Seth Redfield’s delight couldn’t be more apparent on the day the first images from the James Webb Space Telescope came through.
On July 11 NASA released images of the Carina Nebula; Stephan’s Quintet (a galaxy cluster), atmospheric readings of WASP-96b, a planet orbiting a distant star; and the Southern Ring Nebula.
While the images were certainly dreamlike and breathtaking, showing the oldest documented light in the universe from 13 billion years ago, it was the events of day two that got Redfield really excited. It was then that he, and scientists across the country, would start receiving raw data from Webb, giving them the opportunity to explore uncharted parts of the universe.
“The sense of discovery is really addictive and exciting for people.
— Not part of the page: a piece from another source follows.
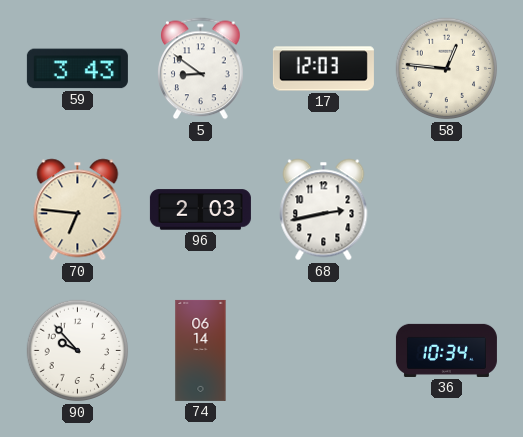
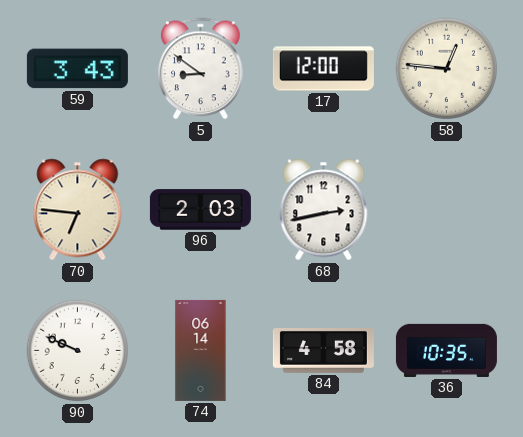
17: 12:03 -> 12:00
90: 9:53 -> 9:49
84: none -> 4:58
36: 10:34 -> 10:35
There’s a lot of mystery in the universe. There’s a lot of things we don’t fully understand and getting a tool (like the Webb telescope) is such a big leap in our capabilities,” said Redfield, professor of astronomy.
As a member of one of NASA’s Early Release Science teams, Redfield’s specific area of focus is exoplanets and the composition of their atmospheres. Over the next couple of months, the team will do an analysis of the data and present their findings in a series of articles in the prestigious journal Nature. Redfield and his research group have been preparing for this moment, testing artificial data to assure that their systems were ready when the real information arrives.
“You’ve heard the expression, the devil is in the details? We are going to spend a lot of time and a lot of effort delving into those details. I am really excited about pushing the limits of what this telescope can do,” Redfield said.
The stakes of Webb’s work were laid out by President Joseph R. Biden. “When this image is shared with the world, it will be a historic moment for science and technology, for astronomy and space exploration, for America and all of humanity,” Biden said at a news conference on July 11.
The telescope has been collecting data for the past month as it travels in an orbit four times the distance between the Earth and the moon. Redfield was among the scientists who provided the telescope with specific instruction on what to look for.
“There’s another thing that you’re going to find with this telescope: It is going to be so precise, you’re going to see whether or not planets, because of the chemical composition that we can determine with this telescope of their atmosphere, if those planets are habitable. And when you look at something as big as this is, we are going to be able to answer questions that we don’t even know what the questions are yet,” NASA Administrator Bill Nelson said at the press conference.
“One of the particularly exciting things for me is the search for life on another planet,” Redfield said. “There are two parts to this question – does life exist elsewhere on the planets that we know about? What is our capacity to find it?”
Redfield believes that by analyzing the molecular composition of a planet’s atmospheres and comparing it to existing models, like the Earth, Venus or Mars, they could determine what combination could only happen because of the presence of life. He is, to use his own words, obsessed with the idea that we might not know life if we see it – we only have one example of it here on Earth to guide our thinking.
“I think it is possible that we go through the whole Webb mission and not find this. That would be ok. But the fact we are on this precipice of making this kind of discovery, I think is really profound,” he said.